Numa longa publicação divulgada nas redes sociais, o líder do maior partido da oposição considerou que a subida do preço do combustível não é uma consequência inevitável da conjuntura internacional, mas sim o resultado de décadas de falta de investimento na capacidade nacional de refinação e de uma estratégia económica excessivamente dependente da exportação de petróleo bruto.
"Este aumento não é inevitável. É a consequência de 24 anos de paz sem estratégia industrial, 50 anos de independência sem soberania energética e de uma governação que prefere exportar petróleo bruto e importar miséria", escreveu.
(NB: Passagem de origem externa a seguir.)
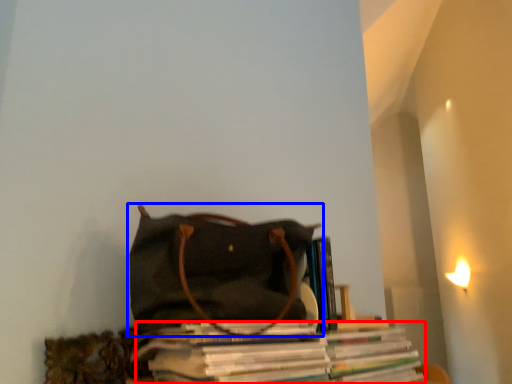 Question: Which object appears farthest to the camera in this image, magazine (highlighted by a red box) or handbag (highlighted by a blue box)?

Choices:
 (A) magazine
 (B) handbag

Answer: (B)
Adalberto Costa Júnior recordou que Angola herdou, em 1975, a Refinaria de Luanda, inaugurada em 1958, questionando os resultados alcançados pelo país ao longo de cinco décadas de independência e mais de duas décadas de paz. O dirigente apontou como exemplos a Refinaria de Cabinda, que considera concluída mas ainda sem operação plena, a Refinaria do Lobito, cuja construção continua em curso, e a Refinaria do Soyo, sucessivamente anunciada mas ainda sem concretização.
Segundo o presidente da UNITA, a ausência de investimentos estruturantes no sector energético está hoje a reflectir-se no aumento dos preços dos combustíveis e, consequentemente, no agravamento do custo de vida dos cidadãos.
"O gasóleo move camiões, tractores, geradores, ambulâncias e transporta os produtos que chegam às mesas das famílias. Quando o gasóleo sobe, sobe tudo", defendeu, acrescentando que o aumento dos custos de transporte terá impacto directo sobre os preços dos produtos agrícolas, dos bens essenciais e dos serviços.
Na sua análise, o líder da oposição sustenta que a subida dos combustíveis acabará por acelerar a inflação, reduzir o poder de compra dos salários e aumentar o número de famílias em situação de vulnerabilidade económica.
"Este Governo não está apenas a ser imprevidente. Está a multiplicar activamente a pobreza", afirmou.
UNITA apresenta alternativas
Além das críticas, Adalberto Costa Júnior aproveitou a ocasião para apresentar um conjunto de propostas que considera capazes de reduzir a dependência externa do país em matéria de combustíveis e mitigar os impactos sociais das flutuações dos preços internacionais do petróleo.
Entre as medidas defendidas pela UNITA está a criação de uma rede nacional de mini-refinarias modulares, apontadas como uma solução mais rápida e menos onerosa para aumentar a capacidade de refinação interna. O partido propõe igualmente a criação de um Fundo de Estabilização dos Combustíveis, destinado a amortecer oscilações dos preços no mercado interno.
O plano inclui ainda a indexação gradual dos salários ao custo de vida, o reforço do investimento nos transportes públicos, a liberalização regulada do sector energético, a reindustrialização da cadeia petrolífera e a implementação de mecanismos de apoio directo às famílias mais vulneráveis.
Entre as propostas consta igualmente a modernização da logística nacional e a criação de uma estratégia de longo prazo para garantir que uma maior parte da riqueza gerada pelo petróleo seja transformada internamente em emprego, valor acrescentado e desenvolvimento económico.
Exemplos internacionais
Para sustentar a viabilidade das suas propostas, Adalberto Costa Júnior citou experiências implementadas em países como Nigéria, Iraque, Indonésia, Gana e Noruega.
Segundo o líder da UNITA, estes países adoptaram modelos de refinação descentralizada, mecanismos de estabilização dos preços dos combustíveis ou estratégias de valorização interna dos recursos petrolíferos, alcançando resultados positivos em termos de abastecimento, controlo da inflação e criação de emprego.
O presidente do partido concluiu defendendo que o debate em torno dos combustíveis deve ir além da simples actualização de preços, centrando-se na construção de um modelo económico capaz de transformar os recursos naturais do país em benefícios concretos para a população.
"Não se pode aceitar que políticas económicas, por si só, se transformem em factores de agravamento da pobreza. O verdadeiro desafio é garantir que a riqueza do subsolo se transforme em riqueza para quem vive à superfície", concluiu.